* **Dataset content**
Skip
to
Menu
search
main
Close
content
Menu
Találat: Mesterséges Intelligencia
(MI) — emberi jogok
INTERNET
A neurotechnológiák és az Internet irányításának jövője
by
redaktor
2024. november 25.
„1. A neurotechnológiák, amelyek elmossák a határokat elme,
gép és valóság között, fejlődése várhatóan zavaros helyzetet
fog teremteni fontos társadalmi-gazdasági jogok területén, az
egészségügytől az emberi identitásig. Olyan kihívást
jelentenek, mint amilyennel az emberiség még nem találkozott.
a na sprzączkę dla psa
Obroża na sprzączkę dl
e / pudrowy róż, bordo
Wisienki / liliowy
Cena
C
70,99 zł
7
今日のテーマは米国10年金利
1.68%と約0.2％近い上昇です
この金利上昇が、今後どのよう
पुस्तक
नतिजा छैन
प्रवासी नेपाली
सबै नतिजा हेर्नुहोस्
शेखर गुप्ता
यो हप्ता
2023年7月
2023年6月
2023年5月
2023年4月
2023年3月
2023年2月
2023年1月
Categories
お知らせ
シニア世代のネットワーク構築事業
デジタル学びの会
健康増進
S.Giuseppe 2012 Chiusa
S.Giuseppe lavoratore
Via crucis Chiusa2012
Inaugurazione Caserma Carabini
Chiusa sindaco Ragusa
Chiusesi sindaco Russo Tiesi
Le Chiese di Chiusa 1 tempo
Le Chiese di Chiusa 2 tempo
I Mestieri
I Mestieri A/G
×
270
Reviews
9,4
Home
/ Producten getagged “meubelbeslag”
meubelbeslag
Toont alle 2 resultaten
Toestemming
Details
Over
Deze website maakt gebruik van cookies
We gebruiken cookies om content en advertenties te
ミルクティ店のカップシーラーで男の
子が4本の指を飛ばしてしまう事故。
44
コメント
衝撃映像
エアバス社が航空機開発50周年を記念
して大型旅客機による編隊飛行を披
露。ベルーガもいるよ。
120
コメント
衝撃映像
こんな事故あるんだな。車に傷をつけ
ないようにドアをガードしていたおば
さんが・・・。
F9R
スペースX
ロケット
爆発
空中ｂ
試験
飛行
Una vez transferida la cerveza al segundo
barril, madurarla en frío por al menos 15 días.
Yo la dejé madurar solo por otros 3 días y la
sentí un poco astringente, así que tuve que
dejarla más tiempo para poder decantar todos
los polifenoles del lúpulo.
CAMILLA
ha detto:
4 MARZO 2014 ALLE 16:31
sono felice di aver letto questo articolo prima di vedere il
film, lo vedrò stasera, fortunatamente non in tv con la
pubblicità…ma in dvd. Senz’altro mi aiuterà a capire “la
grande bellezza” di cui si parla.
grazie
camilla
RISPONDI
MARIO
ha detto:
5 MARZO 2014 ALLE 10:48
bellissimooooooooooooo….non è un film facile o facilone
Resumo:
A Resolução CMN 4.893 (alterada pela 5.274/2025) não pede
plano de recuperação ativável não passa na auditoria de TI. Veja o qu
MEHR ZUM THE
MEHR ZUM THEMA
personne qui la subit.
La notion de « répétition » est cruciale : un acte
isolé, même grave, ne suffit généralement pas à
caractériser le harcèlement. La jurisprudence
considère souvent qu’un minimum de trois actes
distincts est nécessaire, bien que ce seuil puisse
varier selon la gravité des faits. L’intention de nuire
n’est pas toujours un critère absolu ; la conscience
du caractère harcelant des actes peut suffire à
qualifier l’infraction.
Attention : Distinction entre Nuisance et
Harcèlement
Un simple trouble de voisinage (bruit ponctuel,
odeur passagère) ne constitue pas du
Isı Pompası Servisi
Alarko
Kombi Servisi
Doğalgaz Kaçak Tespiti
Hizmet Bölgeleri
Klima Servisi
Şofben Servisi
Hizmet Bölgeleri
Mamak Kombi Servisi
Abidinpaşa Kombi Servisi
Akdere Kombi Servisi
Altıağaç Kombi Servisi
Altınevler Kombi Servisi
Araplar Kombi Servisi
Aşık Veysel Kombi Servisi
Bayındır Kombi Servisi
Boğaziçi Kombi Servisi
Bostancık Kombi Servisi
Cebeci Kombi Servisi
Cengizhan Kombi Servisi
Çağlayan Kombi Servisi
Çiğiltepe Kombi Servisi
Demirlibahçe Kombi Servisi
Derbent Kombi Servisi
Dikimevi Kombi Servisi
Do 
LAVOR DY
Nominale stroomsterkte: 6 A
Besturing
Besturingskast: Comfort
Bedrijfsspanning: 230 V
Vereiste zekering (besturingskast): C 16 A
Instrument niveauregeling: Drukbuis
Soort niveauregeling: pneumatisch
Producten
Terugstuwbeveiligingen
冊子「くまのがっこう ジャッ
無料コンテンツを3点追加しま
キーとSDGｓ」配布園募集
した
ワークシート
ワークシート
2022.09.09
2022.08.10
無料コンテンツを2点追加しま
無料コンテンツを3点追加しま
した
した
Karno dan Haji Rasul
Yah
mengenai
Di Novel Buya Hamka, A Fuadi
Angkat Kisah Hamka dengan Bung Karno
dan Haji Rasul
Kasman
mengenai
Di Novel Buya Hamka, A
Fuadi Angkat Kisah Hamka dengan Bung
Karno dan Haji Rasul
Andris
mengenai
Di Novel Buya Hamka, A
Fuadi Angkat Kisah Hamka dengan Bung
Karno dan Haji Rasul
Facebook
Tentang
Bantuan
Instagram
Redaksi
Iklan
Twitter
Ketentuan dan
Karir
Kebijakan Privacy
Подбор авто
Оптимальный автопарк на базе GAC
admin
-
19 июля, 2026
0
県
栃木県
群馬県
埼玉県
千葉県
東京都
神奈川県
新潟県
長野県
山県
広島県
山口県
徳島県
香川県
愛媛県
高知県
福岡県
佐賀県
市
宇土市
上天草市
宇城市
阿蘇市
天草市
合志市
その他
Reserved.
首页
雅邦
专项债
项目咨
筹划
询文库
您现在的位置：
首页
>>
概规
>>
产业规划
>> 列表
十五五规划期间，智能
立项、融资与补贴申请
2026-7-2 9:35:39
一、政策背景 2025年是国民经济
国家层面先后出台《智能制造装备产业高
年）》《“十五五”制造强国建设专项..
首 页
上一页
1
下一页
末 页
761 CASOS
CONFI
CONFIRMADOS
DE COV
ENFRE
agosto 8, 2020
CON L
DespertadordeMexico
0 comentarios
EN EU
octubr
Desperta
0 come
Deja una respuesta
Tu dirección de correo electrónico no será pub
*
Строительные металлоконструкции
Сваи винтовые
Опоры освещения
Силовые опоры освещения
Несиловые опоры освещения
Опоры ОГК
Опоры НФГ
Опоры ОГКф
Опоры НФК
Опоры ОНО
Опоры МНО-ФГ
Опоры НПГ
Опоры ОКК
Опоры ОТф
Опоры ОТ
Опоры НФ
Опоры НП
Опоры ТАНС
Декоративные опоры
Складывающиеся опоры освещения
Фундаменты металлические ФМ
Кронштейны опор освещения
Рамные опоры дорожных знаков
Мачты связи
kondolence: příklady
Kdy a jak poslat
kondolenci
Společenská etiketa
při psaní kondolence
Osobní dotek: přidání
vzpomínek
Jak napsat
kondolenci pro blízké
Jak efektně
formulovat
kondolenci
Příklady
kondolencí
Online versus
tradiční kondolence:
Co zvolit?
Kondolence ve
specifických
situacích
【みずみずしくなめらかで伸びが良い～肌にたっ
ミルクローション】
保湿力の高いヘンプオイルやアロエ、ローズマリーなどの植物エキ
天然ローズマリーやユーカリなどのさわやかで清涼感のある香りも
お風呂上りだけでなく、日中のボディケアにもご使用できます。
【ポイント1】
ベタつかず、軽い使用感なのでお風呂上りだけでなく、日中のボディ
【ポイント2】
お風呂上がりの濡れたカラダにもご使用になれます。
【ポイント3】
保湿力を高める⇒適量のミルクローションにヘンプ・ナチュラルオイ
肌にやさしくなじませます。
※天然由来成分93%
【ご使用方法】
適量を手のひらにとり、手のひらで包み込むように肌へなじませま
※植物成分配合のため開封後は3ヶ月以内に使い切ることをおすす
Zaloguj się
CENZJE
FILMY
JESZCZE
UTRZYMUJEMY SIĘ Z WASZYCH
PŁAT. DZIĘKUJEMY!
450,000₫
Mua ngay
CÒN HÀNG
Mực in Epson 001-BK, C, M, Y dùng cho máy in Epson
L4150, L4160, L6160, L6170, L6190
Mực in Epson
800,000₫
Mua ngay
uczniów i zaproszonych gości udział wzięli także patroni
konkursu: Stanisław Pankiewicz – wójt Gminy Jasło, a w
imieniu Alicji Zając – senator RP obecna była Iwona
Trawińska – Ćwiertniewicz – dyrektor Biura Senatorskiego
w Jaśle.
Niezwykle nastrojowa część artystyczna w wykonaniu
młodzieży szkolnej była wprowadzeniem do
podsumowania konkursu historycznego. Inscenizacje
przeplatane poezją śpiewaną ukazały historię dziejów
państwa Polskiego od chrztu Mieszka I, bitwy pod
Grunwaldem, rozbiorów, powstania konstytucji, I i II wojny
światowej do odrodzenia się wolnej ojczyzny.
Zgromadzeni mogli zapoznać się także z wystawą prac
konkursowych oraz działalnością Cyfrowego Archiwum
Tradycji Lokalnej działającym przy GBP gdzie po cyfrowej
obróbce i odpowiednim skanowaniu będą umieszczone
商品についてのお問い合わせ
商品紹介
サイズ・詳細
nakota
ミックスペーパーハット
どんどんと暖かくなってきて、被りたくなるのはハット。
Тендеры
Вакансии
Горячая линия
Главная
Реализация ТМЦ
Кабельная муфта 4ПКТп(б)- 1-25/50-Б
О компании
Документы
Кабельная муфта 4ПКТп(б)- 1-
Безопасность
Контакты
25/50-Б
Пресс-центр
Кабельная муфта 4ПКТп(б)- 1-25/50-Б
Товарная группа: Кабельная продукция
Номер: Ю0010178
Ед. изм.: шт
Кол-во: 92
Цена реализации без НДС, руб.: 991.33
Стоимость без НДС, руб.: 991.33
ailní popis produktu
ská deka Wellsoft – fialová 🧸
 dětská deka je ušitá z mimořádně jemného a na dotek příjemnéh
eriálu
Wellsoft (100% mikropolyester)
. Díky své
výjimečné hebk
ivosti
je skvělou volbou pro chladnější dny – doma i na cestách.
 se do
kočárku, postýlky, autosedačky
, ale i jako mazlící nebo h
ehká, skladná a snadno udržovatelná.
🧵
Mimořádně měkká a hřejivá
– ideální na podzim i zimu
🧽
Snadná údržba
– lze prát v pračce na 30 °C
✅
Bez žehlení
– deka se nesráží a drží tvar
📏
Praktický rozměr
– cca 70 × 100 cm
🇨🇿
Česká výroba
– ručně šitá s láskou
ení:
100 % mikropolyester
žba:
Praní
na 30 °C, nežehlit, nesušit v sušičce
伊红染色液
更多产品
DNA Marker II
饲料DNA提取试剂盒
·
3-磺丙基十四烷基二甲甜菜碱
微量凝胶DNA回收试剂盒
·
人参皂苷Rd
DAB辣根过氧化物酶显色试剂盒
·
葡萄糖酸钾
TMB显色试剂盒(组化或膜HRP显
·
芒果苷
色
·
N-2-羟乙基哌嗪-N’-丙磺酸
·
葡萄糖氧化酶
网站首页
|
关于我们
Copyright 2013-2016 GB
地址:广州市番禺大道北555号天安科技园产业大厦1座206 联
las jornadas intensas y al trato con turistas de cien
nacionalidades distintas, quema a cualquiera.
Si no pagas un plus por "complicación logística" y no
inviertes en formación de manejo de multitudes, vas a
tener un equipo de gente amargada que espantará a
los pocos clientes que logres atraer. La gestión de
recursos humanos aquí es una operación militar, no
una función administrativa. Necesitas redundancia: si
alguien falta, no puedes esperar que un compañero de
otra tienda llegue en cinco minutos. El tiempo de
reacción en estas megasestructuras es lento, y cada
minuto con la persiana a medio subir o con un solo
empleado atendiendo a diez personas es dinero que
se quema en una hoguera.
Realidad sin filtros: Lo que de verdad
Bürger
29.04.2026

* **Problem requirements**
Indicate how many lines of the material contain the string "Wellsoft", giving the number and nothing more.

* **Reply**
2